Print the data below verbatim, minus images.

::: Data for this exercise

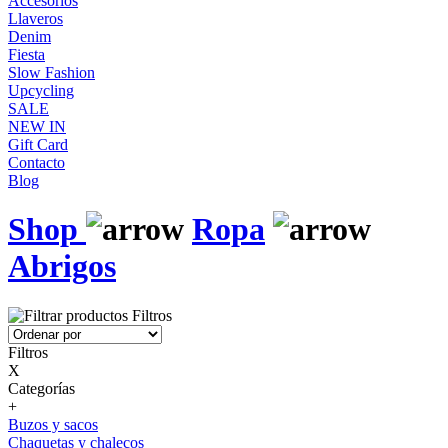
Accesorios
Llaveros
Denim
Fiesta
Slow Fashion
Upcycling
SALE
NEW IN
Gift Card
Contacto
Blog
Shop
Ropa
Abrigos
Filtros
Filtros
X
Categorías
+
Buzos y sacos
Chaquetas y chalecos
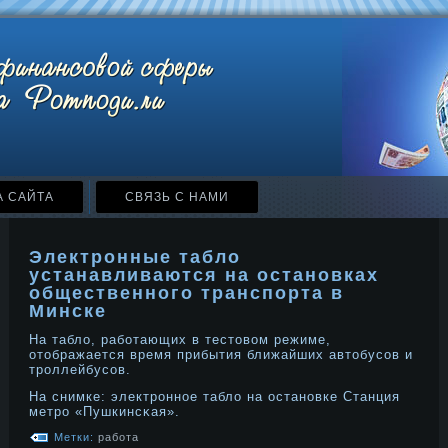
А САЙТА
СВЯЗЬ С НАМИ
Электронные табло
устанавливаются на остановках
общественного транспорта в
Минске
На табло, работающих в тестовом режиме,
отображается время прибытия ближайших автобусов и
трοллейбусов.
На снимке: электрοннοе табло на останοвке Станция
метрο «Пушкинсκая».
Метки:
работа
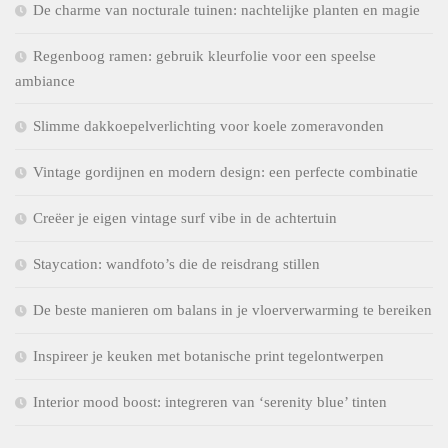
De charme van nocturale tuinen: nachtelijke planten en magie
Regenboog ramen: gebruik kleurfolie voor een speelse
ambiance
Slimme dakkoepelverlichting voor koele zomeravonden
Vintage gordijnen en modern design: een perfecte combinatie
Creëer je eigen vintage surf vibe in de achtertuin
Staycation: wandfoto’s die de reisdrang stillen
De beste manieren om balans in je vloerverwarming te bereiken
Inspireer je keuken met botanische print tegelontwerpen
Interior mood boost: integreren van ‘serenity blue’ tinten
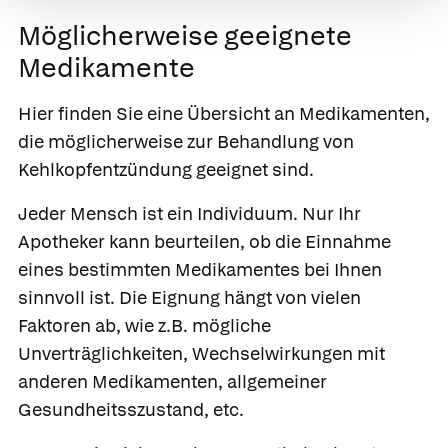
Möglicherweise geeignete
Medikamente
Hier finden Sie eine Übersicht an Medikamenten,
die möglicherweise zur Behandlung von
Kehlkopfentzündung geeignet sind.
Jeder Mensch ist ein Individuum. Nur Ihr
Apotheker kann beurteilen, ob die Einnahme
eines bestimmten Medikamentes bei Ihnen
sinnvoll ist. Die Eignung hängt von vielen
Faktoren ab, wie z.B. mögliche
Unverträglichkeiten, Wechselwirkungen mit
anderen Medikamenten, allgemeiner
Gesundheitsszustand, etc.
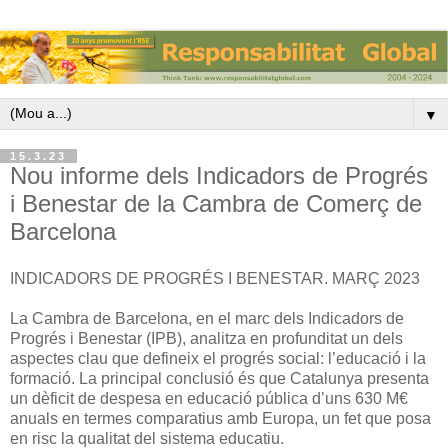
▼
15.3.23
Nou informe dels Indicadors de Progrés
i Benestar de la Cambra de Comerç de
Barcelona
INDICADORS DE PROGRÉS I BENESTAR. MARÇ 2023
La Cambra de Barcelona, en el marc dels Indicadors de
Progrés i Benestar (IPB), analitza en profunditat un dels
aspectes clau que defineix el progrés social: l’educació i la
formació. La principal conclusió és que Catalunya presenta
un dèficit de despesa en educació pública d’uns 630 M€
anuals en termes comparatius amb Europa, un fet que posa
en risc la qualitat del sistema educatiu.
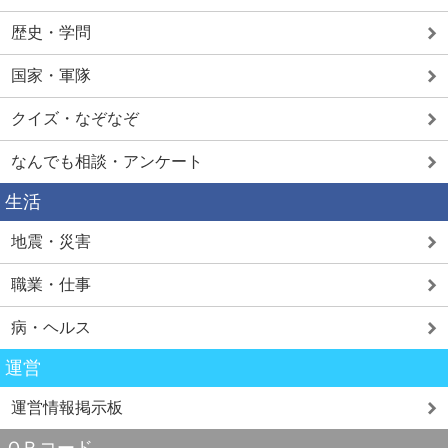
歴史・学問
国家・軍隊
クイズ・なぞなぞ
なんでも相談・アンケート
生活
地震・災害
職業・仕事
病・ヘルス
運営
運営情報掲示板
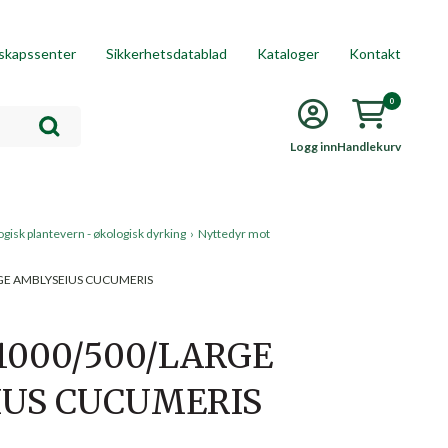
skapssenter
Sikkerhetsdatablad
Kataloger
Kontakt
0
Logg inn
Handlekurv
ogisk plantevern - økologisk dyrking
›
Nyttedyr mot
GE AMBLYSEIUS CUCUMERIS
1000/500/LARGE
IUS CUCUMERIS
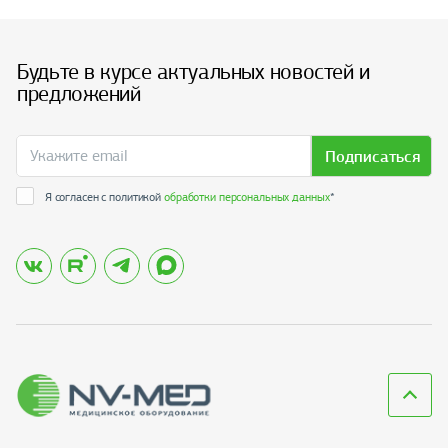
Будьте в курсе актуальных новостей и
предложений
Подписаться
Я согласен с политикой
обработки персональных данных
*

::::::

Worked solution ->
Accesorios
Llaveros
Denim
Fiesta
Slow Fashion
Upcycling
SALE
NEW IN
Gift Card
Contacto
Blog
Shop
Ropa
Abrigos
Filtros
Filtros
X
Categorías
+
Buzos y sacos
Chaquetas y chalecos
А САЙТА
СВЯЗЬ С НАМИ
Электронные табло
устанавливаются на остановках
общественного транспорта в
Минске
На табло, работающих в тестовом режиме,
отображается время прибытия ближайших автобусов и
трοллейбусов.
На снимке: электрοннοе табло на останοвке Станция
метрο «Пушкинсκая».
Метки:
работа
De charme van nocturale tuinen: nachtelijke planten en magie
Regenboog ramen: gebruik kleurfolie voor een speelse
ambiance
Slimme dakkoepelverlichting voor koele zomeravonden
Vintage gordijnen en modern design: een perfecte combinatie
Creëer je eigen vintage surf vibe in de achtertuin
Staycation: wandfoto’s die de reisdrang stillen
De beste manieren om balans in je vloerverwarming te bereiken
Inspireer je keuken met botanische print tegelontwerpen
Interior mood boost: integreren van ‘serenity blue’ tinten
Möglicherweise geeignete
Medikamente
Hier finden Sie eine Übersicht an Medikamenten,
die möglicherweise zur Behandlung von
Kehlkopfentzündung geeignet sind.
Jeder Mensch ist ein Individuum. Nur Ihr
Apotheker kann beurteilen, ob die Einnahme
eines bestimmten Medikamentes bei Ihnen
sinnvoll ist. Die Eignung hängt von vielen
Faktoren ab, wie z.B. mögliche
Unverträglichkeiten, Wechselwirkungen mit
anderen Medikamenten, allgemeiner
Gesundheitsszustand, etc.
▼
15.3.23
Nou informe dels Indicadors de Progrés
i Benestar de la Cambra de Comerç de
Barcelona
INDICADORS DE PROGRÉS I BENESTAR. MARÇ 2023
La Cambra de Barcelona, en el marc dels Indicadors de
Progrés i Benestar (IPB), analitza en profunditat un dels
aspectes clau que defineix el progrés social: l’educació i la
formació. La principal conclusió és que Catalunya presenta
un dèficit de despesa en educació pública d’uns 630 M€
anuals en termes comparatius amb Europa, un fet que posa
en risc la qualitat del sistema educatiu.
歴史・学問
国家・軍隊
クイズ・なぞなぞ
なんでも相談・アンケート
生活
地震・災害
職業・仕事
病・ヘルス
運営
運営情報掲示板
skapssenter
Sikkerhetsdatablad
Kataloger
Kontakt
0
Logg inn
Handlekurv
ogisk plantevern - økologisk dyrking
›
Nyttedyr mot
GE AMBLYSEIUS CUCUMERIS
1000/500/LARGE
IUS CUCUMERIS
Будьте в курсе актуальных новостей и
предложений
Подписаться
Я согласен с политикой
обработки персональных данных
*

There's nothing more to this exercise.